Research indicates that acquiring a new customer is anywhere from 5 to 25 times more expensive than retaining an existing one. Organizations should focus on three levers, within the new realities of COVID-19, to retain existing patients:
- Rethink Access
- Manage the Network
- Align Performance and Incentives
These levers, whether managed through service lines or physician enterprise leadership, improve physician relationships and encourage patients to receive their entire course of care within the system.
Patient access is often the most difficult but also the most important driver in reducing leakage. This includes all touchpoints from call-centers, to check-in processes, to pre-admission procedures and now all kinds of virtual care including telehealth, video services and online chat services.
As a strategy to reduce leakage and improve patient satisfaction, some specialty services and well-managed primary care groups invested in care coordination for their patients in order to assure smooth transitions across episodes and treatment plans. This approach has often been highly effective in alleviating anxiety in patients requiring diagnostics or care from multiple practitioners and thus supportive of network services and best place of service. Ideally, these services will also have a technologically supported virtual component that not only improves communication with patients but also communication between providers for referrals and patient management.
Manage the Network
It is essential to engage providers that are active and willing to transform their accessibility and clinical practice based on data and evidence. This is an opportune time to consider network transactions with likeminded independent physicians as they reassess their personal and professional needs. Newly affiliated and incumbent providers must agree to network management guidelines that support care coordination and utilization efforts, and which may require referral pattern changes. These changes may be much easier to pursue in the face of COVID-19 related challenges.

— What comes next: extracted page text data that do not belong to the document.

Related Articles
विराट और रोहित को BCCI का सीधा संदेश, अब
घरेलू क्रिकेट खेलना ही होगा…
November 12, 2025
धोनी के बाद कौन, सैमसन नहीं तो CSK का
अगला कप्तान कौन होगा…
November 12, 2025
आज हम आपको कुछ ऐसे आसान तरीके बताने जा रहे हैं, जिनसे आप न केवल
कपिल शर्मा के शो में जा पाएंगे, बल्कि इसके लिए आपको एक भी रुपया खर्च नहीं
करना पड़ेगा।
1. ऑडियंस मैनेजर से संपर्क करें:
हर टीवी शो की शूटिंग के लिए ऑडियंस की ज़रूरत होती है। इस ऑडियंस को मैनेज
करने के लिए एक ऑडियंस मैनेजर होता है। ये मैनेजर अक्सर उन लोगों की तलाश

Providing upstream support to primary care providers and other in-network referral partners can reduce leakage and improve the appropriateness of specialty referrals. Patients typically come to the healthcare system when they are most vulnerable and in need of care and guidance. With the fear of COVID-19 infection deterring patients from seeking care, a well-coordinated care model is even more important to ensure patients get the care they need. Effective service line structures organize the care for patients so they don’t have to organize it for themselves, thus lowering the barriers to earlier access.
Align Performance and Incentives
Leakage can be both the patient’s voluntary behavior of seeking the path of least resistance or their preference. Leakage may also reflect a practitioner deliberately referring out of the system. Behavior changes, especially related to referral patterns, are among the most difficult to affect. Performance measurement that is accepted as both accurate and actionable is key to engaging physicians and leaders to reduce this leakage and improve network performance. Network leaders must first establish Key Performance Indicators and align incentives, then communicate these changes in a clear and concise manner, and finally, help providers develop improvement action plans.
If these levers are effectively pulled, you can achieve enterprise performance and success that extends beyond COVID-19.